Spark / Hadoop: Processing GDELT data using Hadoop InputFormat and SparkSQL

Screen Shot 2014-09-24 at 20.55.34

GDELT

A quick overview of GDELT public data set:
GDELT Project monitors the world’s broadcast, print, and web news from nearly every corner of every country in over 100 languages and identifies the people, locations, organisations, counts, themes, sources, and events driving our global society every second of every day, creating a free open platform for computing on the entire world

Such a dataset is a perfect match for machine learning, and an excellent use case for getting started with Spark and Hadoop Input Format. I won’t report here the data format specification, but have a look there. For this exercise I’m using “GDELT Event Database” data set only that fits into simple JSON events.

The goal of this exercise is to do the following:

  • Create an Hadoop GDELT -> Json InputFormat
  • Read data from Spark shell
  • Convert Json object as Spark SQL table
  • Query table and extract result (Goldstein Scale)

Well, quite a challenge indeed… However, if you’re not visiting my blog for the first time, the concept of InputFormat should be familiar. If not, have a look at my previous posts. Only Spark (and Spark-SQL) is a new concept here.

Create a GDELT -> Json Parser

GDELT Data are tab separated values. We can easily parse data and store each key value pair as a JSON element. However, I want to get nested entities (such as eventGeo, actor1Geo, actor2Geo, actor1Codes, actor2Codes) as their keys will always be the same. My final JSON structure looks like the following:

{
    "isRoot": true,
    "eventGeo": {
        "countryCode": "US",
        .../...
    },
    "actor1Code": {
        "code": "BUS",
        .../...
    },
    "actor2Code": {
        "code": "BUS",
        .../...
    },
    "actor1Geo": {
        "countryCode": "US",
        .../...
    },
    "actor2Geo": {
        "countryCode": "US",
        .../...
    },
    "goldsteinScale": 6,
    "quadClass": 2,
    "month": 201409,
    "GlobalEventID": 313271341,
    .../...
}

To get from a bunch of raw file to structured Json, I’m using nothing more than a standard InputFormat with standard RecordReader. Whenever a new line is consumed, I send it to my Json parser and output the result to the hadoop framework.

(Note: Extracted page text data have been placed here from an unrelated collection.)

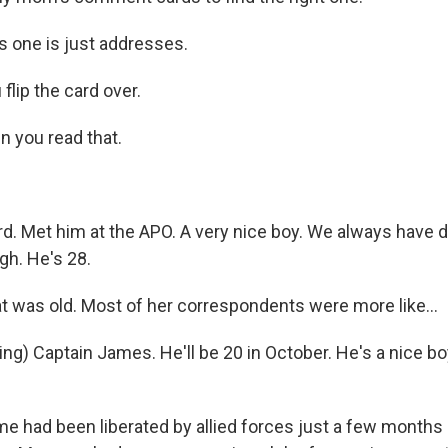
s one is just addresses.
lip the card over.
 you read that.
d. Met him at the APO. A very nice boy. We always have 
gh. He's 28.
was old. Most of her correspondents were more like...
ng) Captain James. He'll be 20 in October. He's a nice bo
had been liberated by allied forces just a few months ea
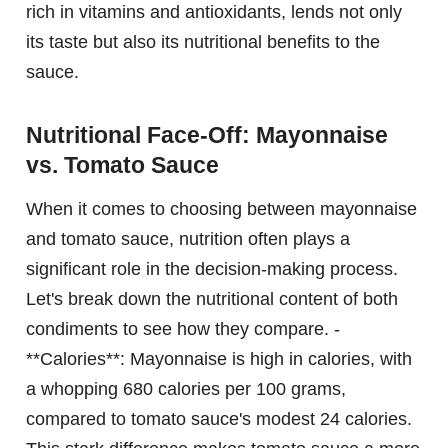
rich in vitamins and antioxidants, lends not only
its taste but also its nutritional benefits to the
sauce.
Nutritional Face-Off: Mayonnaise
vs. Tomato Sauce
When it comes to choosing between mayonnaise
and tomato sauce, nutrition often plays a
significant role in the decision-making process.
Let's break down the nutritional content of both
condiments to see how they compare. -
**Calories**: Mayonnaise is high in calories, with
a whopping 680 calories per 100 grams,
compared to tomato sauce's modest 24 calories.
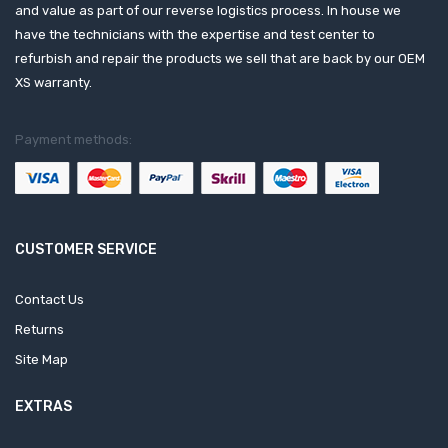
and value as part of our reverse logistics process. In house we
have the technicians with the expertise and test center to
refurbish and repair the products we sell that are back by our OEM
XS warranty.
Payment methods:
CUSTOMER SERVICE
Contact Us
Returns
Site Map
EXTRAS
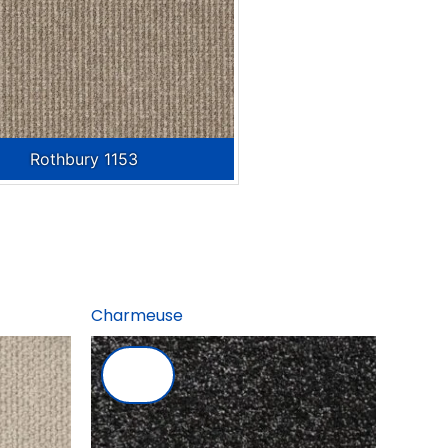
Rothbury 1153
Charmeuse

        while (pos < end) {

            // Let Hadoop LineReader consume the line into tmp text...
            newSize = in.readLine(tmp, 
                    maxLineLength, Math.max((int) Math.min(Integer.MAX_VALUE, end - pos), 
                            maxLineLength));

            // ... Take the result and feed my parser
            // tmp is the raw data
            // value will be the expected JSON object
            value.set(parse(tmp.toString()));
            if (newSize == 0) {
                break;
            }
            pos += newSize;
            if (newSize < maxLineLength) {
                break;
            }

Have a look at com.aamend.hadoop.format.GdeltRecordReader class on my Github account. Before you might say anything, note that performance is out of the scope of that study 🙂 . I’m basically using google json-simple as a third part dependency (see below maven deps). Raw files being stored on HDFS, any event read through my GdeltInputFormat.class will be actually seen as a JSON object.

<dependency>
  <groupId>com.googlecode.json-simple</groupId>
  <artifactId>json-simple</artifactId>
  <version>1.1</version>
</dependency>

Do not forget to add these dependencies to your Spark job! I’m building a fat jar for that purpose (refer to previous post).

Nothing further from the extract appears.